Joe Kavalier, a Czech war refugee, and his American-born cousin Sammy Clay are the novel's protagonists. They create a comic-book crusader known as the Escapist, an unabashed projection of Kavalier's revenge fantasies. A young artist with Harry Houdini's ability to pick locks while holding his breath, Kavalier has escaped Nazi-occupied Czechoslovakia by hiding in a coffin containing the mythic Golem of Prague, and yearns to make enough money to help his family flee Adolf Hitler, or Attila Haxoff as Kavalier's overly cautious boss at Empire Comics insists on calling the dictator in 1939.

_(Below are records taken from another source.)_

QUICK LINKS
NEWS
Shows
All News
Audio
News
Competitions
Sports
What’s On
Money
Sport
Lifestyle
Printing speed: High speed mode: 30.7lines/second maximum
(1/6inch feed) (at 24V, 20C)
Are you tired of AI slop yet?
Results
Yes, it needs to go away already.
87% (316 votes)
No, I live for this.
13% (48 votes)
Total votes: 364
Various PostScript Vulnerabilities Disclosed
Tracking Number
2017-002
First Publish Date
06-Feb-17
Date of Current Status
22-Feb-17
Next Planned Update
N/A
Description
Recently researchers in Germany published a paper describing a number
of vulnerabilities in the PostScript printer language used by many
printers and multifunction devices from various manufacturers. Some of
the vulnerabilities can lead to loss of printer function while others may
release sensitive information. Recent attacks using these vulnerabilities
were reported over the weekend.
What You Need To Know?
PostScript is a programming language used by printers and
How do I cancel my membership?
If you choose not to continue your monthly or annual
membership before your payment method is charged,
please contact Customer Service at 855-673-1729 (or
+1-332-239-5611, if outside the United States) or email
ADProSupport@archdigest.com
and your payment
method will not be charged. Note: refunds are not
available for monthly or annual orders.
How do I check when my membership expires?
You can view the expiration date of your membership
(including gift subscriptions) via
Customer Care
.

Chabon, writing the kind of charged prose that leaps 600 pages of fantasy and social history in a single bound, re-creates a New York City subculture bursting with commercial vitality and inspired schlock. The headquarters of Empire Comics is in the 14-story Kramler Building, "faced with stone the color of a stained shirt collar." Sheldon P. Anapol, the "likable and cruel" publisher and novelty peddler, succeeds with a combination of "hard-won cynicism, low overhead, an unstintingly shoddy product line and the American boy's unassuageable hunger for midget radios, X-ray spectacles and joy buzzers."

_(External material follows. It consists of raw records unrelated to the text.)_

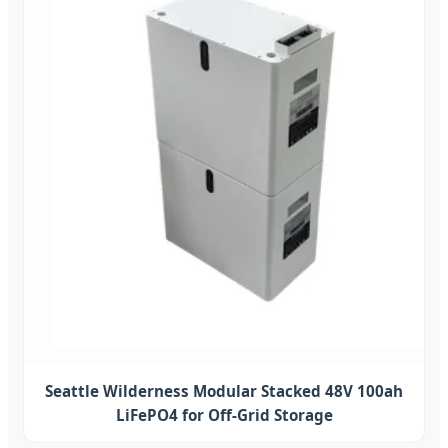
Seattle Wilderness Modular Stacked 48V 100ah
LiFePO4 for Off-Grid Storage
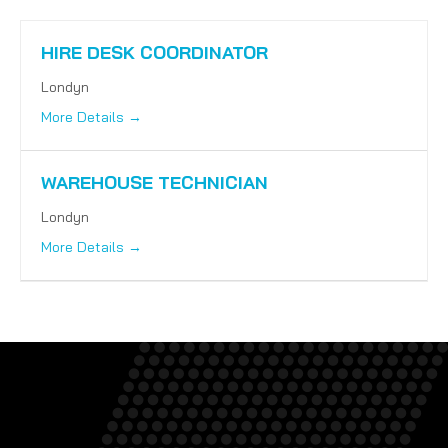
HIRE DESK COORDINATOR
Londyn
More Details
WAREHOUSE TECHNICIAN
Londyn
More Details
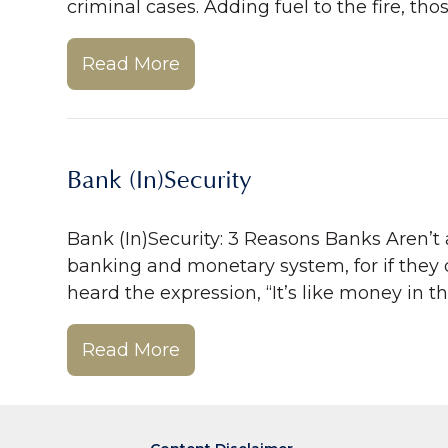
criminal cases. Adding fuel to the fire, th
Read More
Bank (In)Security
Bank (In)Security: 3 Reasons Banks Aren’t 
banking and monetary system, for if they 
heard the expression, “It’s like money in t
Read More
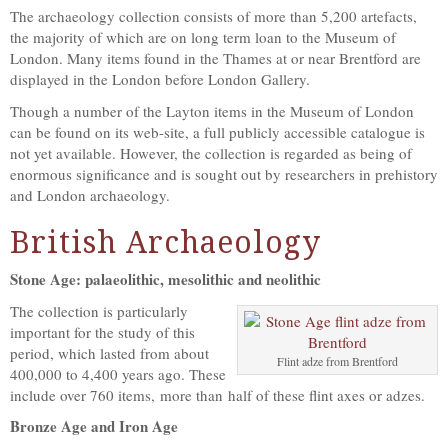
The archaeology collection consists of more than 5,200 artefacts,
the majority of which are on long term loan to the Museum of
London. Many items found in the Thames at or near Brentford are
displayed in the London before London Gallery.
Though a number of the Layton items in the Museum of London
can be found on its web-site, a full publicly accessible catalogue is
not yet available. However, the collection is regarded as being of
enormous significance and is sought out by researchers in prehistory
and London archaeology.
British Archaeology
Stone Age: palaeolithic, mesolithic and neolithic
The collection is particularly
important for the study of this
period, which lasted from about
Flint adze from Brentford
400,000 to 4,400 years ago. These
include over 760 items, more than half of these flint axes or adzes.
Bronze Age and Iron Age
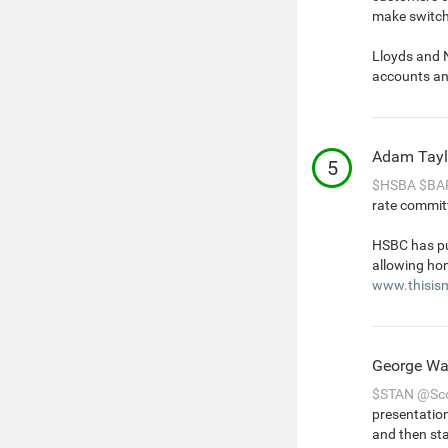
make switch
Lloyds and 
accounts an
Adam Tayl
5
$HSBA
$BA
rate committ
HSBC has pus
allowing hom
www.thisis
George Wa
$STAN
@Sco
presentation
and then sta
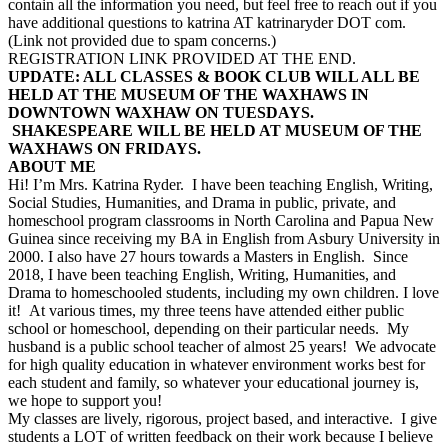
contain all the information you need, but feel free to reach out if you
have additional questions to katrina AT katrinaryder DOT com.
(Link not provided due to spam concerns.)
REGISTRATION LINK PROVIDED AT THE END.
UPDATE: ALL CLASSES & BOOK CLUB WILL ALL BE
HELD AT THE MUSEUM OF THE WAXHAWS IN
DOWNTOWN WAXHAW ON TUESDAYS.
SHAKESPEARE WILL BE HELD AT MUSEUM OF THE
WAXHAWS ON FRIDAYS.
ABOUT ME
Hi! I’m Mrs. Katrina Ryder. I have been teaching English, Writing,
Social Studies, Humanities, and Drama in public, private, and
homeschool program classrooms in North Carolina and Papua New
Guinea since receiving my BA in English from Asbury University in
2000. I also have 27 hours towards a Masters in English. Since
2018, I have been teaching English, Writing, Humanities, and
Drama to homeschooled students, including my own children. I love
it! At various times, my three teens have attended either public
school or homeschool, depending on their particular needs. My
husband is a public school teacher of almost 25 years! We advocate
for high quality education in whatever environment works best for
each student and family, so whatever your educational journey is,
we hope to support you!
My classes are lively, rigorous, project based, and interactive. I give
students a LOT of written feedback on their work because I believe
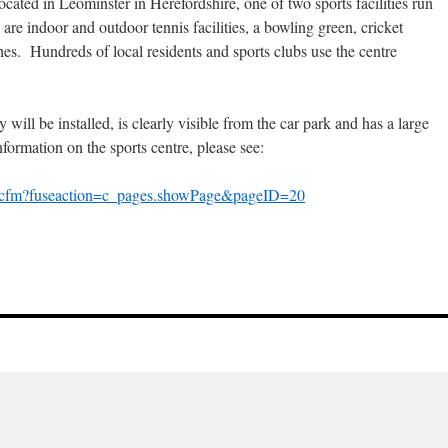
ocated in Leominster in Herefordshire, one of two sports facilities run
re indoor and outdoor tennis facilities, a bowling green, cricket
ches. Hundreds of local residents and sports clubs use the centre
y will be installed, is clearly visible from the car park and has a large
formation on the sports centre, please see:
ex.cfm?fuseaction=c_pages.showPage&pageID=20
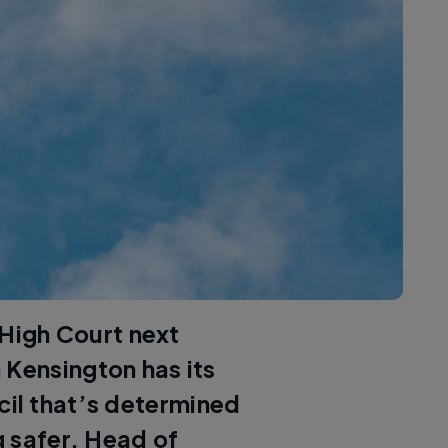
 High Court next
 Kensington has its
cil that’s determined
g safer. Head of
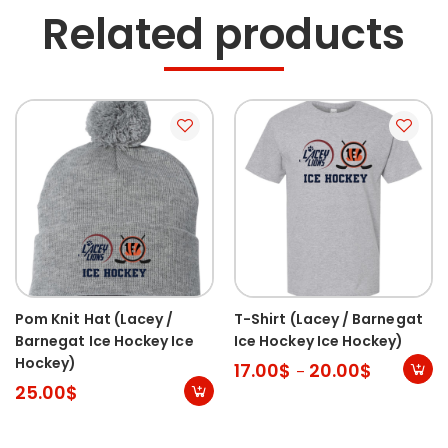
Related products
Pom Knit Hat (Lacey /
T-Shirt (Lacey / Barnegat
Barnegat Ice Hockey Ice
Ice Hockey Ice Hockey)
Hockey)
17.00
$
20.00
$
–
25.00
$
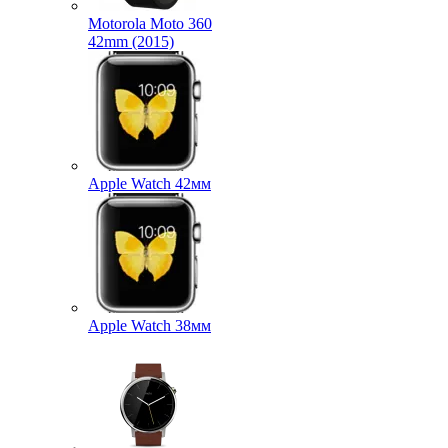
Motorola Moto 360
42mm (2015)
Apple Watch 42мм
Apple Watch 38мм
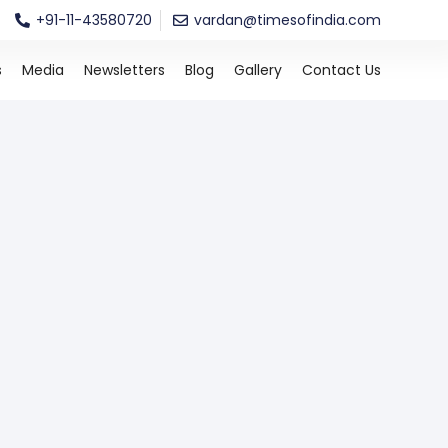
+91-11-43580720
vardan@timesofindia.com
s
Media
Newsletters
Blog
Gallery
Contact Us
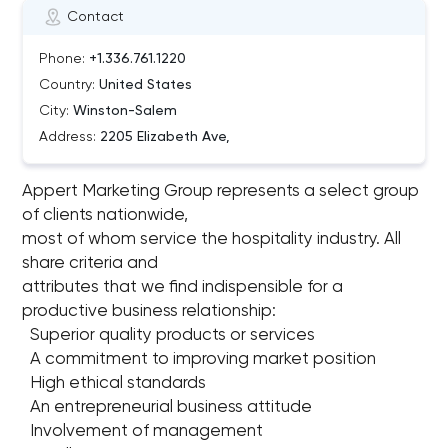
Contact
Phone:
+1.336.761.1220
Country:
United States
City:
Winston-Salem
Address:
2205 Elizabeth Ave,
Appert Marketing Group represents a select group
of clients nationwide,
most of whom service the hospitality industry. All
share criteria and
attributes that we find indispensible for a
productive business relationship:
Superior quality products or services
A commitment to improving market position
High ethical standards
An entrepreneurial business attitude
Involvement of management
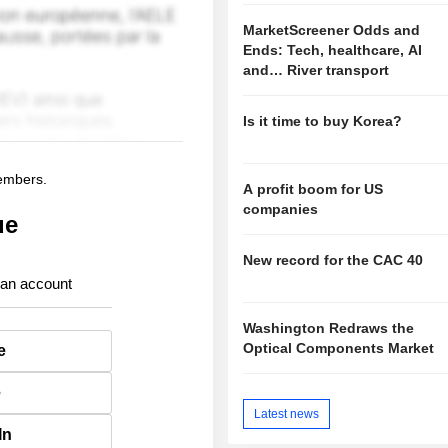
MarketScreener Odds and
Ends: Tech, healthcare, AI
and… River transport
Is it time to buy Korea?
members.
A profit boom for US
companies
ue
New record for the CAC 40
 an account
Washington Redraws the
Optical Components Market
e
e
Latest news
In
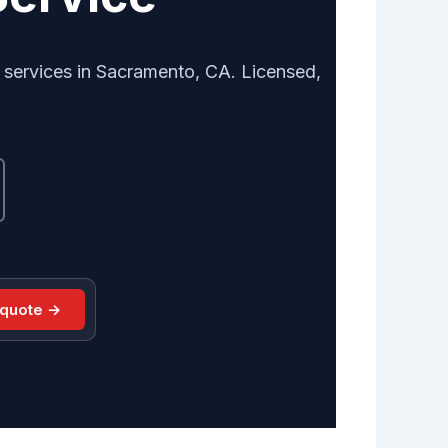
 services in Sacramento, CA. Licensed,
 quote →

Chabon's facts and fabrications are mutually supporting. At least until Joe Kavalier, itching to get into the war and kill Nazis, ends up as a U.S. Navy radioman who escapes the South Pole in a homemade plane whose wings and fuselage are covered with the skins of dozens of seals and one beloved dog.

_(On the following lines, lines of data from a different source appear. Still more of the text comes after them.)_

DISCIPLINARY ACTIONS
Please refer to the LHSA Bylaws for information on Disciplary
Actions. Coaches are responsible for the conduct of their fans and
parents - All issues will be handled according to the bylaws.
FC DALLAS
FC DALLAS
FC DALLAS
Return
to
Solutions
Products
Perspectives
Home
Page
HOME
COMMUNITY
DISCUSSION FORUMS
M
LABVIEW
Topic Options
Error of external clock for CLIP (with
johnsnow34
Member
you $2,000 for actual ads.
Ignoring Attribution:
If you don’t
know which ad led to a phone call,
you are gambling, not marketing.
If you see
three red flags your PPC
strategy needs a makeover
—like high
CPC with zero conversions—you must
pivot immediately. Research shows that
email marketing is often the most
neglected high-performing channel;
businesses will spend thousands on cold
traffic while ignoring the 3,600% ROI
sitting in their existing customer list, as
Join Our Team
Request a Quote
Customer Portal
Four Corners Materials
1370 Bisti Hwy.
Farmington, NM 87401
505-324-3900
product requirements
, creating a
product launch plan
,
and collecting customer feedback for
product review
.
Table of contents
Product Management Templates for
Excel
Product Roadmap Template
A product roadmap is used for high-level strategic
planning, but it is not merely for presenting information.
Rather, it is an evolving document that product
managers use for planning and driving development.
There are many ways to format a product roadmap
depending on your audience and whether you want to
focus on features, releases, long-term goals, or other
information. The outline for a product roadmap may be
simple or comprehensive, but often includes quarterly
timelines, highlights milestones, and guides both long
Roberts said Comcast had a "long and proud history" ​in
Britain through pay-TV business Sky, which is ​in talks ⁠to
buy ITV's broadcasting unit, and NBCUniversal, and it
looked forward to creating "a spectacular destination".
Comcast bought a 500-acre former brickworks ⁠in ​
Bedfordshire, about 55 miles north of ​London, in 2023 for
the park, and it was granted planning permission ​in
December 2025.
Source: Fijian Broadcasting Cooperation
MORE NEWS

What Joe and Sammy cannot elude is the postwar era. With graphic comic-book imagery, Chabon writes that the classic superhero "had fallen beneath the whirling thresher blades of changing tastes." By the '50s, Kavalier and Clay are not only old hat but also targets of a congressional committee investigating the effects of comic books on children. Then, like Jerry Siegel and Joe Shuster, the real-life team that begat Superman, Chabon's fictional duo lose the rights to their character in a dispute with cutthroat publishers. Screwing the talent is an old story, but never before told with as much imagination, verve and affection as can be found in "The Amazing Adventures of Kavalier & Clay."